Reputation: 83
I am trying to understand how the pseudo instruction in MIPS32 "ld" works. I use the MARS Simulator to test the code. When MARS assembles the following Code
.data
LEN:
.word 12
.text
ld $6, LEN
it says in basic code
lui $1, 0x00001001
lw $6, 0x00000000($1)
lui $1, 0x00001001
lw $7, 0x00000004($1)
The lw instructions seem to do everything needed: It loads 32 bits at the specific address 0x00000000 into Register $6 and the following 32 Bit into the following Register.
The lui instruction seem useless to me. It even does the same thing twice, why?

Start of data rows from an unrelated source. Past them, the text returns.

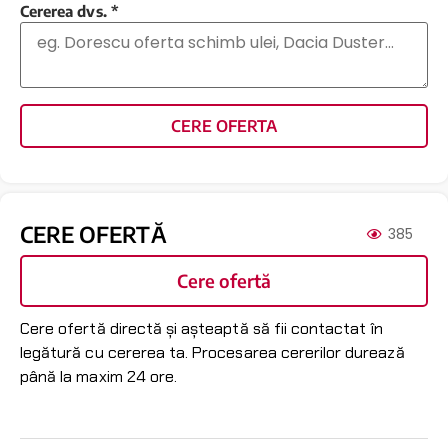
Cererea dvs.
*
CERE OFERTA
CERE OFERTĂ
385
Cere ofertă
Cere ofertă directă și așteaptă să fii contactat în
legătură cu cererea ta. Procesarea cererilor durează
până la maxim 24 ore.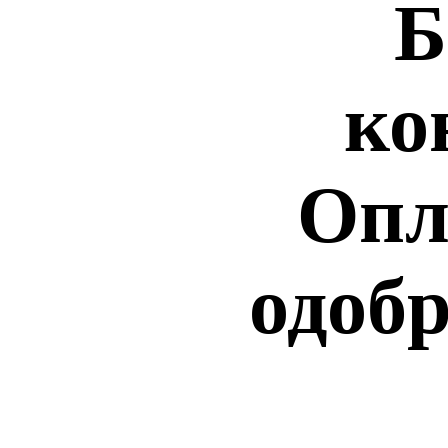
Б
ко
Опл
одобр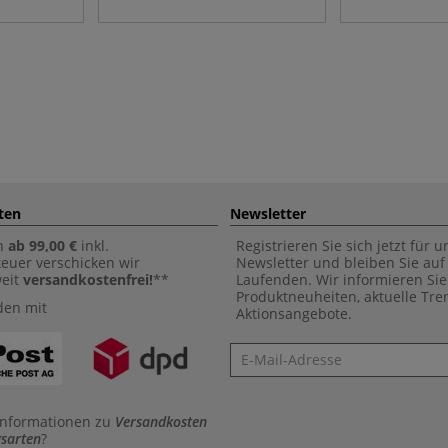
ten
Newsletter
n
ab 99,00 €
inkl.
Registrieren Sie sich jetzt für 
euer verschicken wir
Newsletter und bleiben Sie au
weit
versandkostenfrei!
**
Laufenden. Wir informieren Sie
Produktneuheiten, aktuelle Tr
den mit
Aktionsangebote.
Newsletter
Informationen zu
Versandkosten
sarten
?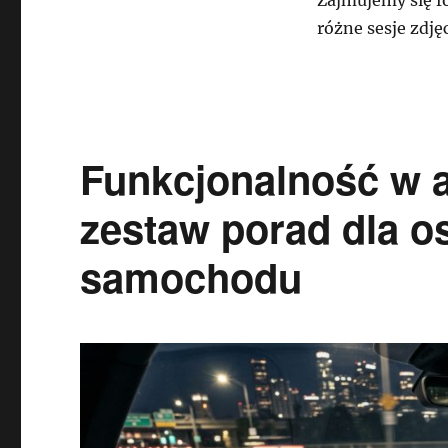
różne sesje zdję
Funkcjonalność w 
zestaw porad dla o
samochodu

It is used as Offset for the lw instruction, but it must have twice the same value, otherwise we dont get the 64 bit at the memory address, but two "random" 32 bits?
Can anyone help me where my mistake in thinking is? It is probably completely different than I think...
Upvotes: 2
Views: 947
Reputation: 16586
The LEN
is inside .data
segment at offset +0, which is address 0x0000100100000000
(start of .data
segment).
So the lw
instructions are fetching the data from address 0x0000100100000000+0
and 0x0000100100000000+4
, that's calculated from $1 + 0
and $1 + 4
.
The lui
sets that value into $1
.
Twice, because MARS assembler is sort of "dumb", producing native MIPS instructions in fixed way, not optimizing special cases where the value is already in $1
register. Some of the pseudo instructions can be even implemented in more effective way, if you would check all of them, it's not like MARS is producing most optimal variant.

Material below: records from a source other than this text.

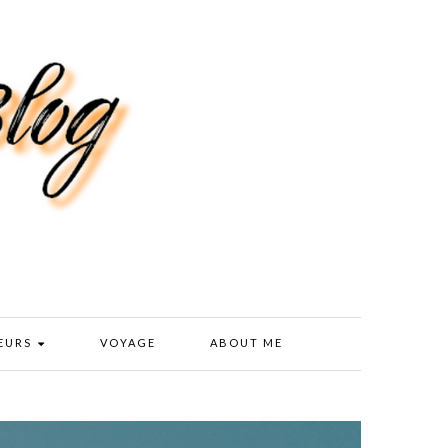
EURS
VOYAGE
ABOUT ME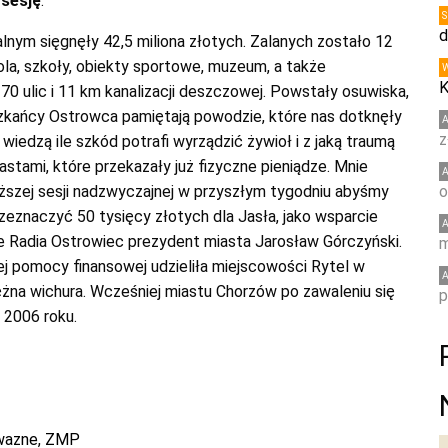
 sesję
.
d
lnym sięgnęły 42,5 miliona złotych. Zalanych zostało 12
la, szkoły, obiekty sportowe, muzeum, a także
K
 70 ulic i 11 km kanalizacji deszczowej. Powstały osuwiska,
ieszkańcy Ostrowca pamiętają powodzie, które nas dotknęły
z
wiedzą ile szkód potrafi wyrządzić żywioł i z jaką traumą
stami, które przekazały już fizyczne pieniądze. Mnie
ższej sesji nadzwyczajnej w przyszłym tygodniu abyśmy
o
zeznaczyć 50 tysięcy złotych dla Jasła, jako wsparcie
e Radia Ostrowiec prezydent miasta Jarosław Górczyński.
m
j pomocy finansowej udzieliła miejscowości Rytel w
ężna wichura. Wcześniej miastu Chorzów po zawaleniu się
p
2006 roku.
wazne
,
ZMP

You can theoretically remove the second lui
in this particular case without affecting the result, but removing the first lui
would make the lw
to access completely different memory area (as the $1
register would contain different value).
EDIT: btw, you did reserve only single .word
for LEN, so the second lw
is fetching value beyond that word, usually in more complex source that would be bug/oversight.
And if you would reserve LEN
after some other .data
memory already used, the lui
would be followed by ori
to put into $1
complete address including lower 16 bits. It's one of rare MARS optimizations, to remove the ori
of "load address" when the low 16 bits are all zeroes.
I guess the ld
would then look like lui, ori, lw, lui, ori, lw
, i.e. there would be even more redundancy.